En estos casos, el ghosting funciona como una salida rápida que les permite evitar la incomodidad sin hacerse cargo del impacto.

3. Mala comunicación

A veces la razón es más simple, aunque no menos dolorosa: miedo a una conversación difícil. Decir "ya no quiero seguir" implica asumir responsabilidad y enfrentar emociones.
Para quienes no saben manejar el conflicto o temen decepcionar, desaparecer parece más fácil que hablar.

4. Control y desequilibrio de poder

En ciertos casos, el ghosting puede convertirse en una forma de control coercitivo. La persona se va sin explicación y espera que la otra la busque. Si eso ocurre, se genera un desequilibrio de poder que refuerza la dinámica tóxica.


Ghosting o contacto cero: no es lo mismo

Existe una diferencia clave entre desaparecer por comodidad y cortar el vínculo para protegerse. Cuando alguien sufrió maltrato, manipulación o abuso emocional, aplicar el contacto cero puede ser una medida saludable.

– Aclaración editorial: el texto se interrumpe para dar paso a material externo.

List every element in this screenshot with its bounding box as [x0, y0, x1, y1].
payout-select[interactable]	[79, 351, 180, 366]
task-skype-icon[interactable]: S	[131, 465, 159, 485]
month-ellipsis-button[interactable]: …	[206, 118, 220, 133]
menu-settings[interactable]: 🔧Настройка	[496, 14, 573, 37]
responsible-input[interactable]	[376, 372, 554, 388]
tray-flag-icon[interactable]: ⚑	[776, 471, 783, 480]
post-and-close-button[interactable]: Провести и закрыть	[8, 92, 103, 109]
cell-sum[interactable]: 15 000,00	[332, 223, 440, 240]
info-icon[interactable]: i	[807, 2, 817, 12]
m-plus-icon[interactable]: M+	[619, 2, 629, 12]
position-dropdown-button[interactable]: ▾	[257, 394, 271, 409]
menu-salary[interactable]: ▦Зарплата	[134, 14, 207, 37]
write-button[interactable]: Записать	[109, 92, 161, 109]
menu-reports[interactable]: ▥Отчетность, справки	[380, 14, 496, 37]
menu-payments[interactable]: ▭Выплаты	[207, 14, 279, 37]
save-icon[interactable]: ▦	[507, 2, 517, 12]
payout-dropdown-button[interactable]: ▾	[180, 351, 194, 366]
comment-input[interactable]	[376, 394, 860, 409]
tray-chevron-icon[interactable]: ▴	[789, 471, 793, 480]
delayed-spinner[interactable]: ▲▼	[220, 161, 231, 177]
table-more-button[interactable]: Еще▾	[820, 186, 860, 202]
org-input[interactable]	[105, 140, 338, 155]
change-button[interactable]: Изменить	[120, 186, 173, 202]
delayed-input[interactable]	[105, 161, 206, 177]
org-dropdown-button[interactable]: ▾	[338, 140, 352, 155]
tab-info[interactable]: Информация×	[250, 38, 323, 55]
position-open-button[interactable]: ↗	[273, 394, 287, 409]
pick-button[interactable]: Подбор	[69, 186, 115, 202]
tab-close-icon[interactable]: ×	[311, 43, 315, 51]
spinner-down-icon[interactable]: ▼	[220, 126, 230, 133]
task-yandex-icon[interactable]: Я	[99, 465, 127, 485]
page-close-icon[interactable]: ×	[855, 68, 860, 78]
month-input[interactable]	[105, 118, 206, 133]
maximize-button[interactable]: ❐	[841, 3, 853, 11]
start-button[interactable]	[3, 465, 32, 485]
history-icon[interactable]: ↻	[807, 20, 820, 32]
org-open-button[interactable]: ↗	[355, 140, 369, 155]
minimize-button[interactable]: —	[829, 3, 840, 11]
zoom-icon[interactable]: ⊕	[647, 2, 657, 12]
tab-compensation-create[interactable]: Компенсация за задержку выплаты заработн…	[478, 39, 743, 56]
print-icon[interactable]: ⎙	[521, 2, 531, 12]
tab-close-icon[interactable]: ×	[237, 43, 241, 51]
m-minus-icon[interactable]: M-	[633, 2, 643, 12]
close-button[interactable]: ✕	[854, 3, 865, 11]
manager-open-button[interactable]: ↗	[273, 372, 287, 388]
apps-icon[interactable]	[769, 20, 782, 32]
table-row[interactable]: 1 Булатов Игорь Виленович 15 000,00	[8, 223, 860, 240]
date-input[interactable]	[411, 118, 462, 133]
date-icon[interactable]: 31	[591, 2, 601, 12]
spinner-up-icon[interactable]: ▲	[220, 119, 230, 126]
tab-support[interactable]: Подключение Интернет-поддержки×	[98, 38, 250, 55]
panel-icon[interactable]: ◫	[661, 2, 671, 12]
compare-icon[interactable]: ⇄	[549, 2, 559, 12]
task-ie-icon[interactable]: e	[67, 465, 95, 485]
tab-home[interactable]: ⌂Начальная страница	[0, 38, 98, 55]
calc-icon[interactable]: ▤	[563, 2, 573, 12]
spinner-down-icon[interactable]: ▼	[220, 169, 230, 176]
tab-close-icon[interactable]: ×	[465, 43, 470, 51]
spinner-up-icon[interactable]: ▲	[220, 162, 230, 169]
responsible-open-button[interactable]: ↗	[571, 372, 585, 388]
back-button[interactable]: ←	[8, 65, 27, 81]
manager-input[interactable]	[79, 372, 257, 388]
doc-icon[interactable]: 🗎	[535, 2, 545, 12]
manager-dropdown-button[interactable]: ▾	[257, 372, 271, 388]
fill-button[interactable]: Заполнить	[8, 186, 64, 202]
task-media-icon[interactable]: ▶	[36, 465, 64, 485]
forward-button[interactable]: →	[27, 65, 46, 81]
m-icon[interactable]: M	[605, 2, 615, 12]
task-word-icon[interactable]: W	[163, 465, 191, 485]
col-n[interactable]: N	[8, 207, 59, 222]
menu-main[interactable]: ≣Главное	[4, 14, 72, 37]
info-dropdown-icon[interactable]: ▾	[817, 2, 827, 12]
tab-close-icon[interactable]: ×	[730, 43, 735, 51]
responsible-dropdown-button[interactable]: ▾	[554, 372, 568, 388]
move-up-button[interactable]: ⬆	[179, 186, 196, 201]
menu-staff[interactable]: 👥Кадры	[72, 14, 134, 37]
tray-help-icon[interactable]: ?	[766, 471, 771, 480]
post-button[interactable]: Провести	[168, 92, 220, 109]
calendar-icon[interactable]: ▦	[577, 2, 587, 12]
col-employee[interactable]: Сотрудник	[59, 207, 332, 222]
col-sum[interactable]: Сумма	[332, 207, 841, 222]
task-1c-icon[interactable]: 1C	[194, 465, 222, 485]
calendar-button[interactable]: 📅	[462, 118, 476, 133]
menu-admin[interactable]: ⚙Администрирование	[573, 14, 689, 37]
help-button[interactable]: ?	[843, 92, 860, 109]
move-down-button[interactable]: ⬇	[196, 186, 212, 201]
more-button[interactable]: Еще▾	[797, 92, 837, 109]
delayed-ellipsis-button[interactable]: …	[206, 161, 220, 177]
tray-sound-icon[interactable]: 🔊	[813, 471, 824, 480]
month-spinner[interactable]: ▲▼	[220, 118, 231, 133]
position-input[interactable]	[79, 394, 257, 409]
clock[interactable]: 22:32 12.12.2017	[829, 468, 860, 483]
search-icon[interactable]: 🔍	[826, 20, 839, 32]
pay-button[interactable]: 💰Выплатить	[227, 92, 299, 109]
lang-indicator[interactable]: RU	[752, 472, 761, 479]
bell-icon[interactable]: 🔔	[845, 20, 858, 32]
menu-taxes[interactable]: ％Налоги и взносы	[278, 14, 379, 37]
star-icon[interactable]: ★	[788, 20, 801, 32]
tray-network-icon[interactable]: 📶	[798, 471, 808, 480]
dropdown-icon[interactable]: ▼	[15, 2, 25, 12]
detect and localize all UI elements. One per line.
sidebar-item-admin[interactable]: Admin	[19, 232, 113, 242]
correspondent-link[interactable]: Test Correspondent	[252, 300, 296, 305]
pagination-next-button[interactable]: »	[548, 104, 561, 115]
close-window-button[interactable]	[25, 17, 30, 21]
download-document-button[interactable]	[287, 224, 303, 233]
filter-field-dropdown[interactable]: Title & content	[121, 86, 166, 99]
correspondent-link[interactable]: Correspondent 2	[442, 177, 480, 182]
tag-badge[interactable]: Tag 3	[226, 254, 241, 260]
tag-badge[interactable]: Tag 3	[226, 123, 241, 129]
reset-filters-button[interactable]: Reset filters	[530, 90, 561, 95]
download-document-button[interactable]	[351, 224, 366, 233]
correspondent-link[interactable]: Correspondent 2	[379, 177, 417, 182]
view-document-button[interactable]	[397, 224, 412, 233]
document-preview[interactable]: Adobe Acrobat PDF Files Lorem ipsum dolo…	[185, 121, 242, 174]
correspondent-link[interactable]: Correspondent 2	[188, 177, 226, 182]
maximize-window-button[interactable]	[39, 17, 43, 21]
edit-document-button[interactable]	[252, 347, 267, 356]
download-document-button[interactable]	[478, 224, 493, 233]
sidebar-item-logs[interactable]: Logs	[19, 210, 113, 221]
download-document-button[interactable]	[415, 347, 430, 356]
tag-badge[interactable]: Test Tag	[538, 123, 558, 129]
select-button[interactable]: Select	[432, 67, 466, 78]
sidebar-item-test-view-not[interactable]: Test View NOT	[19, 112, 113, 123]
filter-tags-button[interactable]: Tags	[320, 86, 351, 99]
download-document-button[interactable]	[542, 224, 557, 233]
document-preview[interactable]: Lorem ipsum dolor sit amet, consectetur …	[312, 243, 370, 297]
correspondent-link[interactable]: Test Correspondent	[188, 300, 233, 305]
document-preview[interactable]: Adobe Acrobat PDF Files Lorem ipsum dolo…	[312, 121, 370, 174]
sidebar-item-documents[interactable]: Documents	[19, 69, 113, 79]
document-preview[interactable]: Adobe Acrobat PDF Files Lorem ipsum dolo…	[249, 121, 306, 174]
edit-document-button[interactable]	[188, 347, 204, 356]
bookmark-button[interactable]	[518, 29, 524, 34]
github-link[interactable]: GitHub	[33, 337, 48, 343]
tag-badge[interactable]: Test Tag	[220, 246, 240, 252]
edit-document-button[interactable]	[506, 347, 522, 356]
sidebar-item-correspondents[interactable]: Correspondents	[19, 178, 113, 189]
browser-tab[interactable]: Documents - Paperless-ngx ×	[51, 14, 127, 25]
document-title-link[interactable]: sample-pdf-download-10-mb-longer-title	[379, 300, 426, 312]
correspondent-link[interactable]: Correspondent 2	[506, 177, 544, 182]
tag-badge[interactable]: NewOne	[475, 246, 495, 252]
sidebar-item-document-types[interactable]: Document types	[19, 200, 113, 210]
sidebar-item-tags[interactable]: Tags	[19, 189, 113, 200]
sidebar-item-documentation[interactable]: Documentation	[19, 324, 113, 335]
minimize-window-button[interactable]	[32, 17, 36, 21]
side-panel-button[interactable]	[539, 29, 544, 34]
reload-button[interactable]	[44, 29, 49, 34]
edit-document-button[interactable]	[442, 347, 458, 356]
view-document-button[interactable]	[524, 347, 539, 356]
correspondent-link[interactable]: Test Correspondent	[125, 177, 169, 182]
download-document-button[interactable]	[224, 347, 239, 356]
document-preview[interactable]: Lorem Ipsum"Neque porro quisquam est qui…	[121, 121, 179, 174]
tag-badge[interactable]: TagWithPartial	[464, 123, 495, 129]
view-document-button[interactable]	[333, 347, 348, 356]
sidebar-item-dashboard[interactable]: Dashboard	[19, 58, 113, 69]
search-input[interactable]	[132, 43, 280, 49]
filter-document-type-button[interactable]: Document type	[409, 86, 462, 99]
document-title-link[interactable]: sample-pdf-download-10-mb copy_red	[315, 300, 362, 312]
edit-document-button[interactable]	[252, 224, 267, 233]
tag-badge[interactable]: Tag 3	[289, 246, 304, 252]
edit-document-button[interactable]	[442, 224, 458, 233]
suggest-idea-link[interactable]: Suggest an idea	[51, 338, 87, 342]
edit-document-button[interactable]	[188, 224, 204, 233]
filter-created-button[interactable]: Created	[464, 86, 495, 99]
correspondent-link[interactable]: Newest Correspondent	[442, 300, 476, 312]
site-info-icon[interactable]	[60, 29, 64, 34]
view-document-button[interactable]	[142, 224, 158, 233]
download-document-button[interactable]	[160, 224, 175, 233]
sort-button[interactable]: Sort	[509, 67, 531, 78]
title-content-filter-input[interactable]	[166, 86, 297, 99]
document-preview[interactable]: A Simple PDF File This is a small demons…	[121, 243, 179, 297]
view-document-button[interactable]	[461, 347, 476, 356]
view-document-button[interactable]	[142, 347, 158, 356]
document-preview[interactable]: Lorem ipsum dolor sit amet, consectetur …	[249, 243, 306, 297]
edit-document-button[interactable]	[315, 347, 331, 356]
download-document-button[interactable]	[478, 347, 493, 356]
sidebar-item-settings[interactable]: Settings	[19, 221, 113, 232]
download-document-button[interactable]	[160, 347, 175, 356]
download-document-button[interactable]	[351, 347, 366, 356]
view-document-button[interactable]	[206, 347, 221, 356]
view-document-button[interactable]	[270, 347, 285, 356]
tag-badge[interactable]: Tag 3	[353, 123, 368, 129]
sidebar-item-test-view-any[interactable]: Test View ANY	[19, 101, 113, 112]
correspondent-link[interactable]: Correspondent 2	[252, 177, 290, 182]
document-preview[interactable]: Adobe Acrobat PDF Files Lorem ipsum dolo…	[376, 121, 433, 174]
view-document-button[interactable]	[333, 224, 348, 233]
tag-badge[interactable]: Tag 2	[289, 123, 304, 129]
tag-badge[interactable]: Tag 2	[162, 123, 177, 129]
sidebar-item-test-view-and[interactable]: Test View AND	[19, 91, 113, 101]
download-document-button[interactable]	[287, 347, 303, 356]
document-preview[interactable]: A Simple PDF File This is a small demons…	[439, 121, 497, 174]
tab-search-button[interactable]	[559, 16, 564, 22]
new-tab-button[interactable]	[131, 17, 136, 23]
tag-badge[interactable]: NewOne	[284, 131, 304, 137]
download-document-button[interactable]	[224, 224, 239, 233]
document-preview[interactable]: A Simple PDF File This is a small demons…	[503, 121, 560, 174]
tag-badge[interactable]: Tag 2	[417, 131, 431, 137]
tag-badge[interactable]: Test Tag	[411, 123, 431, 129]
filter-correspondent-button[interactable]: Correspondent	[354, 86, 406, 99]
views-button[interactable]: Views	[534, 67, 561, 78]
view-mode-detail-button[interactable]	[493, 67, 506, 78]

Bloquear y tomar distancia permite recuperar el equilibrio emocional, reconstruir la autoestima y volver a sentirse en control. En estos casos, buscar ayuda profesional resulta un paso importante para sanar.


El ghosting no siempre habla de quien lo sufre. Muchas veces revela las dificultades emocionales de quien no pudo -o no quiso- enfrentar una conversación. Entender esto no borra el dolor, pero puede ayudar a no cargar con una culpa que no corresponde.